Rotimi Olaniyan’s first novel is a masterful historical fiction that takes in several epochs in the history of South-West Nigeria. It deals with the transatlantic slave trade, the invasion of Yorubaland by the Fulani, banditry, the Yoruba Wars, as well as the incursion of the foreign religions of Islam and Christianity. It shares the myths and details of the strengths and weaknesses of the many gods of the land and the deities the people worshipped.

The life and times of Omitirin, a young woman devoted to the goddess Yemoja, is the vehicle for exploring many issues in history.

Upon attaining puberty, Omitirin’s parents’ hand her over to the service of Yemoja. She goes into a convent for preparation for over three months. As she gets ready with the traditional ritual bath at the river at the end of her initial training, her first, slave raiders kidnap her. They take her on a bewildering journey. One trader passes her over to another, and thence to another. She escapes rape the first time at the hands of drunken sailors by the assistance of a woman ostracised for witchcraft on the false allegation of a trade debtor. The lady kills the sailor as he fights to rape Omitirin but ascribes the murder to Omitirin.

Young Omitirin, age 14, is branded. Her protector hands her over to the palace of Oba Osinlokun, son of Ologun Kutere of Lagos. The king brings in Ifa priests who advise that they handle Omitirin with care and show mercy. Oba Osinlokun would not but rather hands her over to an Oyo warlord, Balogun Ijeru. She suffers through a failed effort to escape the warlord’s harem because of his brutality.

The story takes a turn when fate brings Omitirin together with the captured missionary Graham Thomas.  Balogun Ijeru assigns her to the task of nursing Graham back to health based on her knowledge of herbs. Based on the counsel of the Ifa, Balogun Ijeru releases Omitirin and Thomas the missionary. Twenty-five years later, they return to Akindele, her village in the Egba heartland only to learn of the destruction of the community by an infestation of smallpox.

The novel is set in the 18th century but stretches to today. We meet the Abolitionist Movement that fought to end the slave trade, William Wilberforce, Samuel Adjayi Crowther and the early kings of Lagos as well as the warriors of the Oyo Empire.

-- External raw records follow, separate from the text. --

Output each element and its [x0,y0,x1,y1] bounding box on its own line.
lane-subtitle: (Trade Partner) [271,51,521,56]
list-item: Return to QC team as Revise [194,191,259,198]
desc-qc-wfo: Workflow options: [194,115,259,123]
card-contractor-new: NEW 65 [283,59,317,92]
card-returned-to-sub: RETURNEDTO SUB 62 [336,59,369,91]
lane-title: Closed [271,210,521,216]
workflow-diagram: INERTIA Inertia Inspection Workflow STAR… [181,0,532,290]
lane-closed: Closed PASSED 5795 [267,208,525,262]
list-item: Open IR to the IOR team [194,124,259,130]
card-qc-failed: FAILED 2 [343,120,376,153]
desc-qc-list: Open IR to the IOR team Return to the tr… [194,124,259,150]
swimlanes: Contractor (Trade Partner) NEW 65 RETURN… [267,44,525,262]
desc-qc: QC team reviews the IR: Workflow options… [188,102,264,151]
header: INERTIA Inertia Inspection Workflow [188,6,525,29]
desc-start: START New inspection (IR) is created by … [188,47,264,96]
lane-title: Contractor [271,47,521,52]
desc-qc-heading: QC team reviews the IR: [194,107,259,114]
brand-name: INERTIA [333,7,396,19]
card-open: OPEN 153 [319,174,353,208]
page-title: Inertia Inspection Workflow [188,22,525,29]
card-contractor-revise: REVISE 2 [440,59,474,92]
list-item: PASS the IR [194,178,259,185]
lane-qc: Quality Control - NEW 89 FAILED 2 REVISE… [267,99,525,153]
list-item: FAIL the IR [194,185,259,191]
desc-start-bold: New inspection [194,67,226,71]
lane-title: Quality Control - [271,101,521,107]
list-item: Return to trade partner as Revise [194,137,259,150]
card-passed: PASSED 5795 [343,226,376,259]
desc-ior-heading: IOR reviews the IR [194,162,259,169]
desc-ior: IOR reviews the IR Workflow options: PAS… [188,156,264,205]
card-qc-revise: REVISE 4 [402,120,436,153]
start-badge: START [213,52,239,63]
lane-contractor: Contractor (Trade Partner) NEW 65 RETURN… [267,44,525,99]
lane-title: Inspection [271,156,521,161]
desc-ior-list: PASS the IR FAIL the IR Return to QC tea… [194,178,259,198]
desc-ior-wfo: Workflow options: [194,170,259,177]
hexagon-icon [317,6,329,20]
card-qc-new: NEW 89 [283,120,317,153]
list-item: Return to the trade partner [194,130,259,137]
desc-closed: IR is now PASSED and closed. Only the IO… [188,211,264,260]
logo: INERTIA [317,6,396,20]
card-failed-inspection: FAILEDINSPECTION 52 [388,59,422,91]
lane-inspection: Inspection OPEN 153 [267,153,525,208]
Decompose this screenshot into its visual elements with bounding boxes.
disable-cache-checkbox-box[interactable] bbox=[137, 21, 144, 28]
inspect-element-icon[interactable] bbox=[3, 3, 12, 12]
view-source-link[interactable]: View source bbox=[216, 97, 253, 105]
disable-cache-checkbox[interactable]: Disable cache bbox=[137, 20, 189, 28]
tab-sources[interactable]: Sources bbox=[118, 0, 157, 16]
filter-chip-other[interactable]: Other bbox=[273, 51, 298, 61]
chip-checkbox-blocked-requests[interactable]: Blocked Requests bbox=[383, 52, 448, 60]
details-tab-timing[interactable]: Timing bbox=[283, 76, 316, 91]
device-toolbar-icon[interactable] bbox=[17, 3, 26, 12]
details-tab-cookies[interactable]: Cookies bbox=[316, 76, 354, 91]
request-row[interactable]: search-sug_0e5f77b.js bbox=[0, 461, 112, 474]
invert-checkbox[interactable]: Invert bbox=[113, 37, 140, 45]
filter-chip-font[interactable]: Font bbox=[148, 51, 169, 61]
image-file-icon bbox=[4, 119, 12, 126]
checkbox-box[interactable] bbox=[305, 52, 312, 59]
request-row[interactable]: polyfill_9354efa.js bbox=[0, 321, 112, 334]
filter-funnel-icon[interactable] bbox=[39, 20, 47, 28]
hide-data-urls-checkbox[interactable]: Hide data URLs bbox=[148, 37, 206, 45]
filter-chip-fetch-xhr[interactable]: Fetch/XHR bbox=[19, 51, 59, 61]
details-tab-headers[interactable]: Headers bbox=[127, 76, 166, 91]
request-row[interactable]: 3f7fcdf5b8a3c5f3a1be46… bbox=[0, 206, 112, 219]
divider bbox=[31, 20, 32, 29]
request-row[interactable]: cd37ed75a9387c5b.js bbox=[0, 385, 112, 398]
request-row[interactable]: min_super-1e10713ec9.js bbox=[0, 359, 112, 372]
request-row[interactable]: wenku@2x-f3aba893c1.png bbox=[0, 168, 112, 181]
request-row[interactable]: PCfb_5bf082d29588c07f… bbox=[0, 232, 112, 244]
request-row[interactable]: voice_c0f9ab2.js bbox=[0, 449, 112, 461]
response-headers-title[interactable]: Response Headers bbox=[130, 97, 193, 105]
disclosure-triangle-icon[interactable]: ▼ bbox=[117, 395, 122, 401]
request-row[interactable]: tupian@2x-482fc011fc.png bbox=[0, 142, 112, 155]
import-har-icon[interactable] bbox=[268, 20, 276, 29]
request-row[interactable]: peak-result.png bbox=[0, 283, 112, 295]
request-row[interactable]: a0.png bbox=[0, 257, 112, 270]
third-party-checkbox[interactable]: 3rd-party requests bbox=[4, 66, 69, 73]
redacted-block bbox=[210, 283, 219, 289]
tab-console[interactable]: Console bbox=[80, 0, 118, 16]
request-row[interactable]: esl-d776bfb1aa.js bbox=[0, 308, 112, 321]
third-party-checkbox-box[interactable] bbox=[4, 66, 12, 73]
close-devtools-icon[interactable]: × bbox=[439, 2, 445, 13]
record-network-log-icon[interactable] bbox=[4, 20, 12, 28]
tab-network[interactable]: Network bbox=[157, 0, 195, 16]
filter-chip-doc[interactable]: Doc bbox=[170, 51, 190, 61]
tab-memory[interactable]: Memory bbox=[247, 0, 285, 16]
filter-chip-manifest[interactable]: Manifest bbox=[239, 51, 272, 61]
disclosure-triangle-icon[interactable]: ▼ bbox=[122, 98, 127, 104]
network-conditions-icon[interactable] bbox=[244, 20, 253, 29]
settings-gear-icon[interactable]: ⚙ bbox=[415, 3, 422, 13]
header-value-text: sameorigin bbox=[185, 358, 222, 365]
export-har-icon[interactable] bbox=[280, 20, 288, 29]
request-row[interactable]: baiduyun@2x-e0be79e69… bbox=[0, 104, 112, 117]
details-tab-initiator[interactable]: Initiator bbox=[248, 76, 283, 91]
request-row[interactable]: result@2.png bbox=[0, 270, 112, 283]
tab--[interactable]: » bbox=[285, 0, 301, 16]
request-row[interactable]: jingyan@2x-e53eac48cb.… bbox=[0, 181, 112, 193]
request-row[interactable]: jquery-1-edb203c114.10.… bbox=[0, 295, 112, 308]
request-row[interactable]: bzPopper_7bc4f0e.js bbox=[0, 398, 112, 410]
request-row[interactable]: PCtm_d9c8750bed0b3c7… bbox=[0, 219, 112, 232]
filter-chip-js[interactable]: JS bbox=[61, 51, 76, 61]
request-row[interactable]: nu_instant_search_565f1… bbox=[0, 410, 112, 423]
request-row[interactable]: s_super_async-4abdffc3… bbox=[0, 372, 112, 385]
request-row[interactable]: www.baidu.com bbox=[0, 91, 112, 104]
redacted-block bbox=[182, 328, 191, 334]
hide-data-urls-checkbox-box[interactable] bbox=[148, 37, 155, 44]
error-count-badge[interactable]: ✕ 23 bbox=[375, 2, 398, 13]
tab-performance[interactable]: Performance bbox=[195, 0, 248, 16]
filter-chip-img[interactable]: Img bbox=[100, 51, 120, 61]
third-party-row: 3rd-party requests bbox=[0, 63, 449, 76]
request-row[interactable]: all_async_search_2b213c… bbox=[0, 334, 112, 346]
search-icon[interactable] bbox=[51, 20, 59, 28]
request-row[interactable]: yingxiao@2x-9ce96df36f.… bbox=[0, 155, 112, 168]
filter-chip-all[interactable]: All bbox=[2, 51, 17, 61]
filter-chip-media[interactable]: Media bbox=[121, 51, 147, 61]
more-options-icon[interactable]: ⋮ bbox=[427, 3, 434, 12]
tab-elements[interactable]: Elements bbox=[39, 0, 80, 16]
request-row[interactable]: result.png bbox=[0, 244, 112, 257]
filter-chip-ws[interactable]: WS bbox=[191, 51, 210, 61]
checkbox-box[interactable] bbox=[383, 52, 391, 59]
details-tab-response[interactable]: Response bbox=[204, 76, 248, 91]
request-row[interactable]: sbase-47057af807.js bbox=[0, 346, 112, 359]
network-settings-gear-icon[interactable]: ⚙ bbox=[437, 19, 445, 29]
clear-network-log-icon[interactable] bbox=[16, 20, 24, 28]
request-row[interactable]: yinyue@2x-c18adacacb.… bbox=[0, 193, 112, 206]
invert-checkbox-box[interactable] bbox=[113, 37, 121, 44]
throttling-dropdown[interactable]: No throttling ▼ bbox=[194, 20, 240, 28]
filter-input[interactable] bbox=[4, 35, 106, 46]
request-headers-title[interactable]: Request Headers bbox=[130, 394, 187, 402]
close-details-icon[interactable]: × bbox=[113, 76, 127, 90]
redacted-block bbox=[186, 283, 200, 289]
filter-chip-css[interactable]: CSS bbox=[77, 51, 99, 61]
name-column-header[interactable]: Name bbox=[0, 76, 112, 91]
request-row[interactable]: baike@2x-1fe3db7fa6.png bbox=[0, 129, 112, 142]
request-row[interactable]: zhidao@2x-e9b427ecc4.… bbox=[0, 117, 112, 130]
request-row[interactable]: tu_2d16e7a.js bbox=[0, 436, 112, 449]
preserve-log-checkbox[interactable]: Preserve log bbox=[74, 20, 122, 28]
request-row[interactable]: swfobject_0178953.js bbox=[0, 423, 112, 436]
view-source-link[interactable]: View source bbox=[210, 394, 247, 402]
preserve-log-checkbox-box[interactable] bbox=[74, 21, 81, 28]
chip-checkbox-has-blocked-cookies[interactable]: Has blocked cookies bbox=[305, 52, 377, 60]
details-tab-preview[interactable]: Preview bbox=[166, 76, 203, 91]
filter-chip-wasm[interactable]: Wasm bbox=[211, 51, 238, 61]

Where the Waters Recede teaches about the 400 Orishas of Yorubaland. It dwells only on a few. They include Oya, “goddess of the Tapa River and deity of the tempestuous harmattan wind” who was also the wife of Sango, the god of thunder and Osun, “goddess of the Osun River who protects her worshippers from epidemics, loves children and gifts goodies to people”. Then there is Yemoja, the deity of the Ogun River who blesses women with fertility and the land with abundance. Also treated is Ori, “the Yoruba deity in charge of one’s destiny who amongst the Yoruba was represented by one’s head”.

Details enrich this novel. Rotimi Olaniyan goes into great descriptive details that provide picturesque views of things. The Yemoja figurine has a face “etched with Ile-Ife tribal (identikit) marks, a torso with ample bosom and cowrie beads on her neck” while it carried a boy and a girl in her hands.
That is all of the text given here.